Data for review Block Start

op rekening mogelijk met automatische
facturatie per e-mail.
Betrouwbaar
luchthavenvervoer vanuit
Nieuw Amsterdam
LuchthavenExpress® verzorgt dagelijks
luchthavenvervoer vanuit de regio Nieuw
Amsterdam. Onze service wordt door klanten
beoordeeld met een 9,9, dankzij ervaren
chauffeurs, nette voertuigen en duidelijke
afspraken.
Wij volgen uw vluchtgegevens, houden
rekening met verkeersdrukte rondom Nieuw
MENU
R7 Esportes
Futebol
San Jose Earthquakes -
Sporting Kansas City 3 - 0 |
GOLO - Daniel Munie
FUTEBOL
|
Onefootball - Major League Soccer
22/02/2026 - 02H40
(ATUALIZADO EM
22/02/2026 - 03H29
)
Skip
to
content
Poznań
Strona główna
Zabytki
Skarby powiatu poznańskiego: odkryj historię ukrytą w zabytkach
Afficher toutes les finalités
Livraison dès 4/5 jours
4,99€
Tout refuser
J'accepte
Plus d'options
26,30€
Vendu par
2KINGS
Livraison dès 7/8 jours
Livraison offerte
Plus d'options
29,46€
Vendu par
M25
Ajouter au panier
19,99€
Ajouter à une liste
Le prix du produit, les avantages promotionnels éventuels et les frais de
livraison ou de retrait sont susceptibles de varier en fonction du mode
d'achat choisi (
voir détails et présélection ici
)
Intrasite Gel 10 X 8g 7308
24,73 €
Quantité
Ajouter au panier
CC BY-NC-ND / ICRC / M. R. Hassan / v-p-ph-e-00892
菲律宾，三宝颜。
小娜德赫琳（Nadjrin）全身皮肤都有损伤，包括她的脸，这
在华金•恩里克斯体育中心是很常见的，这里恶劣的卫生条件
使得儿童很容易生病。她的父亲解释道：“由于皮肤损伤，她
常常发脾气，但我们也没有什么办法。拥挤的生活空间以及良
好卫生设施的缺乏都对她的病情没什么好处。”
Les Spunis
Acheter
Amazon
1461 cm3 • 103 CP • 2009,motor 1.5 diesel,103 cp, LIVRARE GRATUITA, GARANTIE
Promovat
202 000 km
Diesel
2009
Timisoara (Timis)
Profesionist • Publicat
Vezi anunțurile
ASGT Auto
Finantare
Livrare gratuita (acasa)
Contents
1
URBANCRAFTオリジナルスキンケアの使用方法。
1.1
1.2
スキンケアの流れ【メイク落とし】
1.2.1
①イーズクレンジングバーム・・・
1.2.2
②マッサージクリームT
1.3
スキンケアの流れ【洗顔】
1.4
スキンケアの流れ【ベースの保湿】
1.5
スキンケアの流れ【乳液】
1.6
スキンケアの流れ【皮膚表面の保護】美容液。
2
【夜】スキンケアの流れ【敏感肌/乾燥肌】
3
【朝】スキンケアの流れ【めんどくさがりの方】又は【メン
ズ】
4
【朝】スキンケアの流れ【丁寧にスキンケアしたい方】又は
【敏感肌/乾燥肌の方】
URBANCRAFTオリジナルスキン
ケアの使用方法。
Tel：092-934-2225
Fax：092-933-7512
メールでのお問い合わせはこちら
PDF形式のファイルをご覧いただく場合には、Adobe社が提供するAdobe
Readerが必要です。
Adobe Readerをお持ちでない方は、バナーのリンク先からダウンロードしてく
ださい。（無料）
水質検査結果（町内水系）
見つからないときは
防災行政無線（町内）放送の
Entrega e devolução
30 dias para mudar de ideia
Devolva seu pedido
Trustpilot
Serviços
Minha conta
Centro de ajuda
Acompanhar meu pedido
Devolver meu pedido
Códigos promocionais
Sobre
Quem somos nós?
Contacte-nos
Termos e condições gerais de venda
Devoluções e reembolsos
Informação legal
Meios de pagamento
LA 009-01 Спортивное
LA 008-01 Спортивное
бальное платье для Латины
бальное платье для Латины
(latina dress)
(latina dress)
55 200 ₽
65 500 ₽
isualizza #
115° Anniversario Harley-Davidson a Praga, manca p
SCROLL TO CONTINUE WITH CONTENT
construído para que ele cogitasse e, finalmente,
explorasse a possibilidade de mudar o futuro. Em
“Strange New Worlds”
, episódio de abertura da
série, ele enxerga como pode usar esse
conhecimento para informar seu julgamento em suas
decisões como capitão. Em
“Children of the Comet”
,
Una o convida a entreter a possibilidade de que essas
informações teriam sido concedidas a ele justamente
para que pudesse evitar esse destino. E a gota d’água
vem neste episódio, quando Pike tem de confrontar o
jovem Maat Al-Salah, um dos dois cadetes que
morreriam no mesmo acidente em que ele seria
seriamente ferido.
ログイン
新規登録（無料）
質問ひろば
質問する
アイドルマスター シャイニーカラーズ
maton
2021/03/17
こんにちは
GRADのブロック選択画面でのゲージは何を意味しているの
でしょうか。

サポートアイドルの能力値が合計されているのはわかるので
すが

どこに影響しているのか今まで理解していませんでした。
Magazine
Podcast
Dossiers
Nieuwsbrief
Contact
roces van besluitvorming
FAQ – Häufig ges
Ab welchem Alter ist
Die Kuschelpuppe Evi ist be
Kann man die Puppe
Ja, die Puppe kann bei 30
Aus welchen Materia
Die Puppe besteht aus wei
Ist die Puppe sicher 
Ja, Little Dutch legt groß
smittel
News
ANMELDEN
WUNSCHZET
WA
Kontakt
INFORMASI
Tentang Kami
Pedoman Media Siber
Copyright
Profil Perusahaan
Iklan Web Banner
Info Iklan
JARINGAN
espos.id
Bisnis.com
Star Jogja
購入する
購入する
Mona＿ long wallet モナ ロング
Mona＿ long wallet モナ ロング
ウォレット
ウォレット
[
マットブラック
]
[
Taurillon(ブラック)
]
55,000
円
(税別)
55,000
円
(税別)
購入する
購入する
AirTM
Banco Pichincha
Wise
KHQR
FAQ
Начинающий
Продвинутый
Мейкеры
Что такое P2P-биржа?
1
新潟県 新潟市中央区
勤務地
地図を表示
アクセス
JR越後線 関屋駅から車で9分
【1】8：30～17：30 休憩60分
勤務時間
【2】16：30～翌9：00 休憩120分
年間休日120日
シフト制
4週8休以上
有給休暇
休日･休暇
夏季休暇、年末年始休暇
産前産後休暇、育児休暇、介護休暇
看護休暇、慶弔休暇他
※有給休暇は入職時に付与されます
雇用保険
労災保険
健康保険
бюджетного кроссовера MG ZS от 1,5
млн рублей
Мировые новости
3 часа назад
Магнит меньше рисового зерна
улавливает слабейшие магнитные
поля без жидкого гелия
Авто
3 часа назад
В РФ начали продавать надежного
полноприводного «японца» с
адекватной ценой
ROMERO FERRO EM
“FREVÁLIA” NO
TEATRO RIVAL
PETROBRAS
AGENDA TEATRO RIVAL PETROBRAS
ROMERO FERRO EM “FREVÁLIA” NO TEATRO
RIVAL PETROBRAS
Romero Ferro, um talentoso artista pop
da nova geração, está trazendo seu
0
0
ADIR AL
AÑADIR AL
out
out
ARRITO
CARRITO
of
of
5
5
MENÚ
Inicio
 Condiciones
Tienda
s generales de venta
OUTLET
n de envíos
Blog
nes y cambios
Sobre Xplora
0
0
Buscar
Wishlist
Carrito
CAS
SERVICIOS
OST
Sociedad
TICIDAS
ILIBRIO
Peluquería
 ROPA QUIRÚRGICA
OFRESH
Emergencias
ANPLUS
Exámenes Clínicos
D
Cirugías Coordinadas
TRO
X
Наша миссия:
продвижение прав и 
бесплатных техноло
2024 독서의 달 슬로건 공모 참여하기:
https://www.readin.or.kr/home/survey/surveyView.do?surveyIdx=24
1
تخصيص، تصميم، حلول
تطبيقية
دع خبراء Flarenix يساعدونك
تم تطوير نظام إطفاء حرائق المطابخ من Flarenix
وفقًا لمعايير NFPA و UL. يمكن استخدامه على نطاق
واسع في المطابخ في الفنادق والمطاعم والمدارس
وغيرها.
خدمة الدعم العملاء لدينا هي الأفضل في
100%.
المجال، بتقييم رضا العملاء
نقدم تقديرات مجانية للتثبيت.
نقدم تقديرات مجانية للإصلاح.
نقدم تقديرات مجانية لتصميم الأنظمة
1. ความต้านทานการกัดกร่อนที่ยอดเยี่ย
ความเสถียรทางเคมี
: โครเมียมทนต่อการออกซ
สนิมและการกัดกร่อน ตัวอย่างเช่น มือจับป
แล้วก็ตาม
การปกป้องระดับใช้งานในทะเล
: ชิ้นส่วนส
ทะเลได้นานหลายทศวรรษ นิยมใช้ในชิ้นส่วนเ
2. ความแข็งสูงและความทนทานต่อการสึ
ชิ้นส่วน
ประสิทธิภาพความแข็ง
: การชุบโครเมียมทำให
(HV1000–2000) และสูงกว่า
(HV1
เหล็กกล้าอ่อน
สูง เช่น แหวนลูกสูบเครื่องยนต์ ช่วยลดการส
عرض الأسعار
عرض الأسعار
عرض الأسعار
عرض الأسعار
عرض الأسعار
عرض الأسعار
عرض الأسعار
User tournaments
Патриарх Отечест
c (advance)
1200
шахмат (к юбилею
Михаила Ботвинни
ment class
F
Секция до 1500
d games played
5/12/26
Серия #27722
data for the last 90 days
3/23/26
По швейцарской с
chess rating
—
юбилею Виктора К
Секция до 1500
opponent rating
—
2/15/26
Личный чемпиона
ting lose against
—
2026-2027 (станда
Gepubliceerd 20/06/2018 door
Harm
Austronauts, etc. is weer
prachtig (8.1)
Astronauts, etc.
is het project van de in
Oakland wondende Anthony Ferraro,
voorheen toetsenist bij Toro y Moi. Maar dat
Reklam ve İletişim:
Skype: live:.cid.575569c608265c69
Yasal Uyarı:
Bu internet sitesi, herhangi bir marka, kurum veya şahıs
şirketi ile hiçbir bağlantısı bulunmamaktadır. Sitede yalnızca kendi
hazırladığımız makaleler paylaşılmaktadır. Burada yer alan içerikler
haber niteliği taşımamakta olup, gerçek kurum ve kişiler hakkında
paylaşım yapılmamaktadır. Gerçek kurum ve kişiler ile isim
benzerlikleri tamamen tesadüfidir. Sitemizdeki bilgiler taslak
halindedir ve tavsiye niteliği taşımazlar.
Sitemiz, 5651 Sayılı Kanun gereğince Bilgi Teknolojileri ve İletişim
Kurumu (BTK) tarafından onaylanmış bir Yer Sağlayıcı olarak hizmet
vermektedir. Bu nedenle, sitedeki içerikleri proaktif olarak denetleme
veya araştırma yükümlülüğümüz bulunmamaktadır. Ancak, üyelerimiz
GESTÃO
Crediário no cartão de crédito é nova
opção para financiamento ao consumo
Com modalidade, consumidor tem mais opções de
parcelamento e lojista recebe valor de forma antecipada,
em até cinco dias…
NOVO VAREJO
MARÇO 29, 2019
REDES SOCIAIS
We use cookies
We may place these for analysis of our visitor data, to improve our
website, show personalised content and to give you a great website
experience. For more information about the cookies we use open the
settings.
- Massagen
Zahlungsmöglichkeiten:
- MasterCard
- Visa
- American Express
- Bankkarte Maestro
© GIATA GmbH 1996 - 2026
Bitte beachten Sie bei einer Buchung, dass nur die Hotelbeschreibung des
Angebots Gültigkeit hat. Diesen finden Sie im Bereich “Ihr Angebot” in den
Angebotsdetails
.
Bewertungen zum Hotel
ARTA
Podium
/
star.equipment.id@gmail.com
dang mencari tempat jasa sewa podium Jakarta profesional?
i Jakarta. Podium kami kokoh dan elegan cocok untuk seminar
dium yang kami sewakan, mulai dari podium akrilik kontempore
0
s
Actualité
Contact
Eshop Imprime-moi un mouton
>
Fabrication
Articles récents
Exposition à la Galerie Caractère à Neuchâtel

Data for review Block End

_What you have to do:_
All lines from the one containing "i Jakarta. Podium" through the last line of the data, both included, are to be retyped exactly, and no other line belongs in the answer.

_Answer area:_
i Jakarta. Podium kami kokoh dan elegan cocok untuk seminar
dium yang kami sewakan, mulai dari podium akrilik kontempore
0
s
Actualité
Contact
Eshop Imprime-moi un mouton
>
Fabrication
Articles récents
Exposition à la Galerie Caractère à Neuchâtel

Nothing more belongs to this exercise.